Prior to 2007, it was much easier for homebuyers, especially first-time buyers, to find cheap starter homes. Over the past two decades, new construction has been geared toward larger, more expensive single-family homes and multifamily housing.
Starter homes are smaller (typically 1,500 square feet or less) low-cost properties that help first-time homebuyers and lower-income families access homeownership. Starter homes have gotten more expensive in recent years, but typically range between $200,000 and $350,000.
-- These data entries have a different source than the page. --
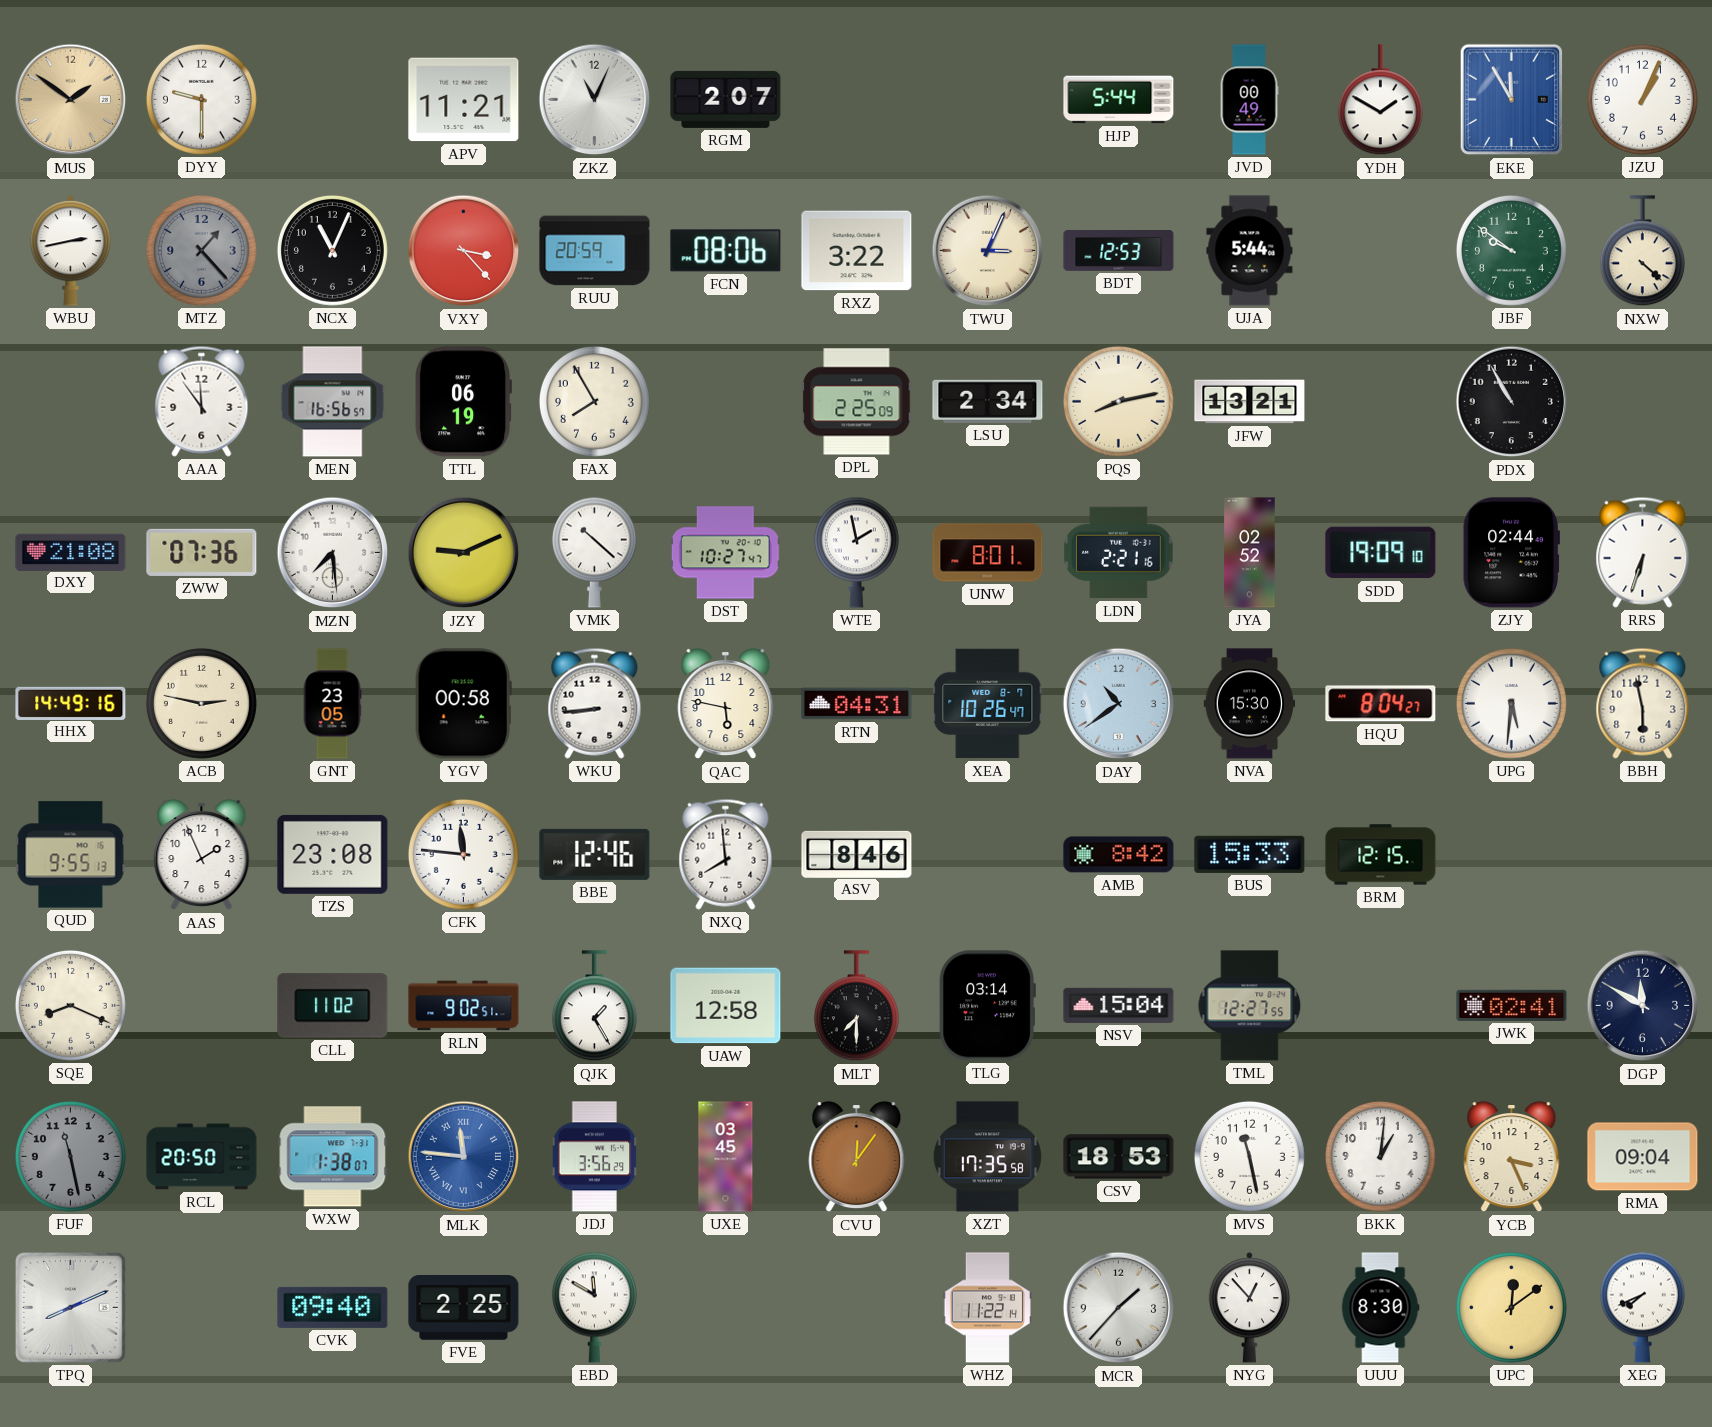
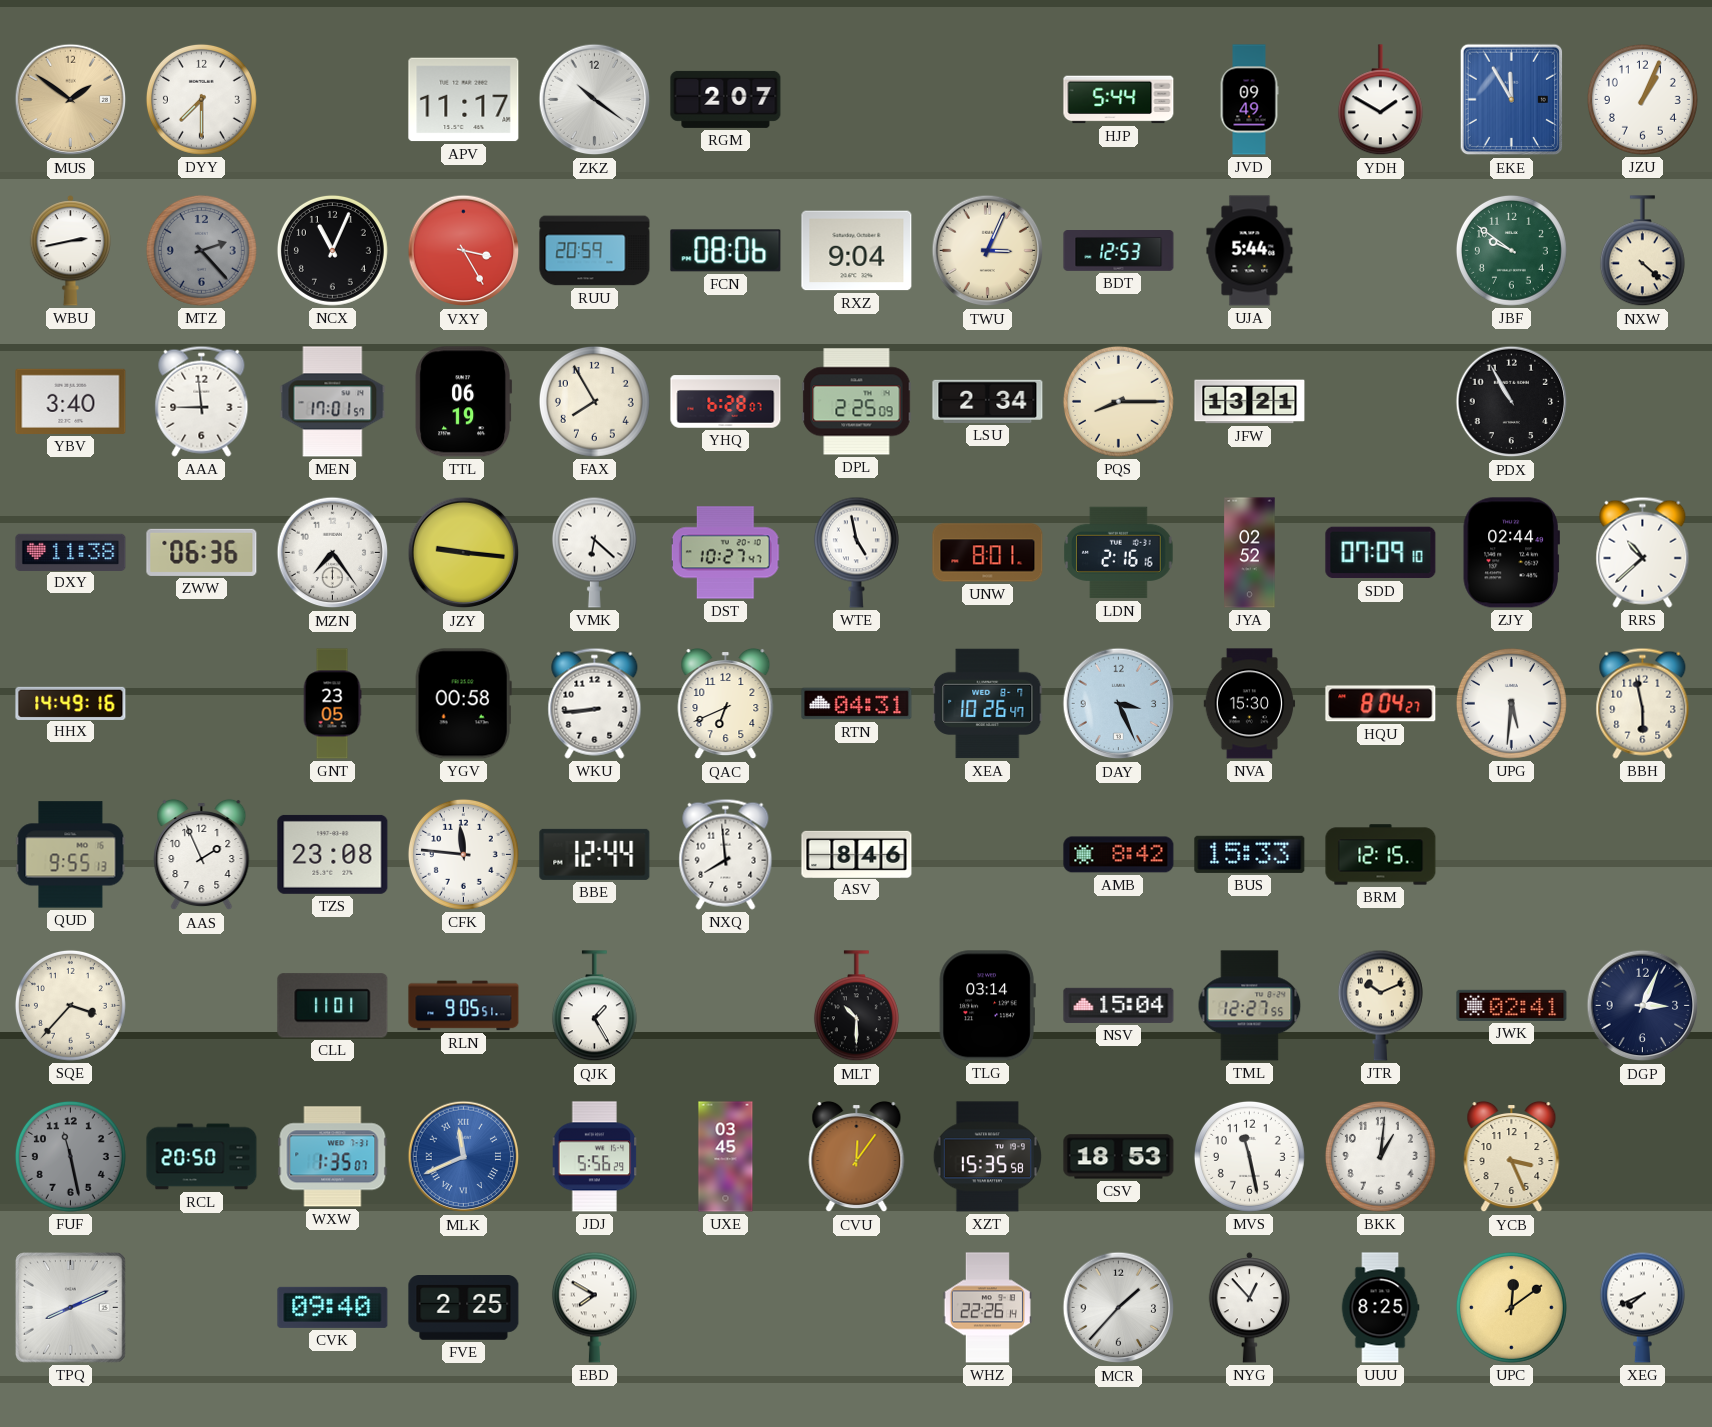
DYY: 9:30 -> 7:30
APV: 11:21 -> 11:17
ZKZ: 11:04 -> 10:21
JVD: 00:49 -> 09:49
MTZ: 1:23 -> 2:23
VXY: 3:23 -> 3:25
RXZ: 3:22 -> 9:04
YBV: none -> 3:40
AAA: 11:54 -> 8:59
MEN: 16:56 -> 17:01
YHQ: none -> 6:28
PQS: 8:13 -> 8:15
DXY: 21:08 -> 11:38
ZWW: 07:36 -> 06:36
MZN: 7:29 -> 7:24
JZY: 9:11 -> 9:16
VMK: 10:22 -> 6:22
WTE: 1:58 -> 4:58
LDN: 2:21 -> 2:16
SDD: 19:09 -> 07:09
RRS: 6:33 -> 10:38
ACB: 2:47 -> none
QAC: 5:47 -> 6:41
DAY: 10:39 -> 3:26
BBE: 12:46 -> 12:44
SQE: 8:19 -> 3:37
CLL: 11:02 -> 11:01
RLN: 9:02 -> 9:05
UAW: 12:58 -> none
MLT: 7:30 -> 10:30
JTR: none -> 10:11
DGP: 11:50 -> 3:04
WXW: 1:38 -> 1:35
MLK: 11:46 -> 11:41
JDJ: 3:56 -> 5:56
XZT: 17:35 -> 15:35
RMA: 09:04 -> none
EBD: 11:50 -> 7:50
WHZ: 11:22 -> 22:26
UUU: 8:30 -> 8:25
Low inventory drives up home prices
A shortage of available housing leads to rising costs. “Where there is little supply and high demand, prices will rise,” Hunt said.
During the pandemic, when mortgage rates were at record lows, competition surged in the housing market. Between 2020 and 2022, the median home price in the US increased by more than 40%, far outpacing wage growth.
Since then, rising mortgage rates have put somewhat of a lid on demand for homes. Home price growth has slowed a bit, but tight inventory conditions are allowing sellers to keep listing prices competitive.
Housing supply should improve in many markets
Housing inventory has improved year over year, with new construction helping to fill the void. According to Dietz, newly built homes now account for one-third of all active listings — in a typical market, newly built homes generally make up only 12% to 15% of total inventory.
Inventory levels also vary significantly by local markets. For example, Southern and Gulf states, like Florida and Texas, have seen inventory levels recover nearly to pre-pandemic levels. New construction has been most prevalent in the South and Western regions, where there’s more available land to build on. In comparison, the number of active listings in the Northeast remains 61.9% below pre-pandemic levels.
“The only solution to the long-term challenges of cost and availability of housing is to build more attainable, affordable housing,” Dietz said.
Lower mortgage rates could make things … harder
Experts are keeping a close eye on mortgage rates to gauge where inventory will go. At the start of 2024, experts predicted mortgage rates would decline gradually as inflation eased and the Federal Reserve began lowering interest rates. However, inflation has remained high and the outlook for Fed rate cuts keeps getting pushed back.
Assuming mortgage rates stay relatively stable, Simonsen expects this year will have 25% more single-family homes than the previous year. However, if mortgage rates fall, demand for homes will likely accelerate, inventory will be snapped up and prices will push higher, Simonsen said.
Though there should be a moderate increase in total inventory by the end of 2024, it will be far below pre-pandemic levels. “We will still be feeling the effects of the lock-in-effect for the rest of the year as rates remain elevated,” said Hunt.
How homebuyers can cope with today’s housing shortage
Neither the pace of homebuilding nor the direction of home prices and mortgage rates are within your control. Even so, experts say there are ways you can find a better deal on a home (or even find one at all).
Expand your home search criteria: When home shopping, don’t limit yourself to one specific area. Keep an open mind to include lesser-known areas and submarkets. Sometimes you can find a great house for a cheaper price outside of urban areas.
Consider a fixer-upper: Fixer-uppers and cheap old houses will take a lot more work and additional renovation loans, but they usually come without the competition and bidding wars we see with turn-key ready homes.
Look into first-time homebuyer programs: First-time homebuyer programs can help make homebuying more affordable by offering down payment and/or closing cost assistance.
Explore new construction: Many homebuilders are offering incentives to buyers, such as buying down their interest rate with mortgage points, discounting prices or assisting with closing costs. You might be able to find a new home for the same price (or even less) than an existing one.